How to collect data for vectorizing

This process should be run first. This will enable you to collect a ton of data across various sources. Currently the following services are supported:

YouTube Channels
Medium
Substack
Arbitrary Link
Gitbook
Local Files (.txt, .pdf, etc) See full list these resources are under development or require PR
Twitter

Requirements

Python 3.8+
Google Cloud Account (for YouTube channels)
brew install pandoc pandoc (for .ODT document processing)

Setup

This example will be using python3.9, but will work with 3.8+. Tested on MacOs. Untested on Windows

install virtualenv for python3.8+ first before any other steps. python3.9 -m pip install virutalenv
cd collector from root directory
python3.9 -m virtualenv v-env
source v-env/bin/activate
pip install -r requirements.txt
cp .env.example .env
python main.py for interactive collection or python watch.py to process local documents.
Select the option you want and follow follow the prompts - Done!
run deactivate to get back to regular shell

Outputs

All JSON file data is cached in the output/ folder. This is to prevent redundant API calls to services which may have rate limits to quota caps. Clearing out the output/ folder will execute the script as if there was no cache.

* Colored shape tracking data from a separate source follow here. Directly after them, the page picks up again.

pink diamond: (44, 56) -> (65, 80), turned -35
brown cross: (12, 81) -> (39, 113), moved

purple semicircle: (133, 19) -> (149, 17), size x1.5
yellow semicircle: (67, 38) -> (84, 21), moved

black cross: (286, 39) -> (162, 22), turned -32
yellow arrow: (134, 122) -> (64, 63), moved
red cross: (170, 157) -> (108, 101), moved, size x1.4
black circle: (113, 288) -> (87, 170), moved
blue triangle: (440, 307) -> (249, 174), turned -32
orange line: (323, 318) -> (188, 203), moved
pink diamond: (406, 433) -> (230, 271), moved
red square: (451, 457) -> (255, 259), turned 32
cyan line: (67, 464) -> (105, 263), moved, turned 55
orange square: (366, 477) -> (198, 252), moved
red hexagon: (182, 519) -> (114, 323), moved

As files are processed you will see data being written to both the collector/outputs folder as well as the server/documents folder. Later in this process, once you boot up the server you will then bulk vectorize this content from a simple UI!

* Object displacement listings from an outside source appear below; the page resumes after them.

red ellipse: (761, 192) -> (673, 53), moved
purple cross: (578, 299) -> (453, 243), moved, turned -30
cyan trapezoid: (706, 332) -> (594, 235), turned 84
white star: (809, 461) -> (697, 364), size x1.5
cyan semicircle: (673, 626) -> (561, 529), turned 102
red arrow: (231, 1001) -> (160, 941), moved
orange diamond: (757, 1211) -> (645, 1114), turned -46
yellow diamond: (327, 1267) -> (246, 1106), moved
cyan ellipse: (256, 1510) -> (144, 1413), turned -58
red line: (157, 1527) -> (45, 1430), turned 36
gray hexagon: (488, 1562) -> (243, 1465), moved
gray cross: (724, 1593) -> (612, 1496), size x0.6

If collection fails at any point in the process it will pick up where it last bailed out so you are not reusing credits.

How to get a Google Cloud API Key (YouTube data collection only)

required to fetch YouTube transcripts and data

Have a google account
Visit the GCP Cloud Console
Click on dropdown in top right > Create new project. Name it whatever you like
Enable YouTube Data APIV3
Once enabled generate a Credential key for this API
Paste your key after GOOGLE_APIS_KEY= in your collector/.env file.